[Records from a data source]
----

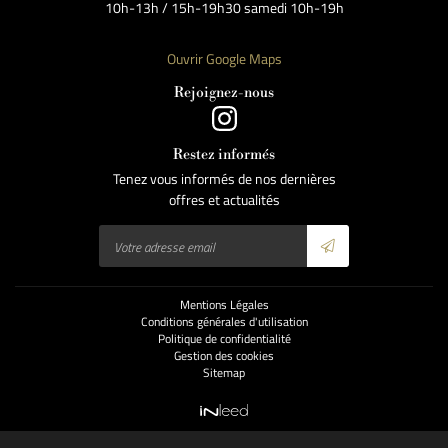
10h-13h / 15h-19h30 samedi 10h-19h
Ouvrir Google Maps
Rejoignez-nous
Restez informés
Tenez vous informés de nos dernières
offres et actualités
Mentions Légales
Conditions générales d'utilisation
Politique de confidentialité
Gestion des cookies
Sitemap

----

YOUR INSTRUCTIONS:
Quote, word for word, every line starting at the one that contains "Conditions générales d'utilisation" and ending with the final line of the entries.

FINISHED EXERCISE:
Conditions générales d'utilisation
Politique de confidentialité
Gestion des cookies
Sitemap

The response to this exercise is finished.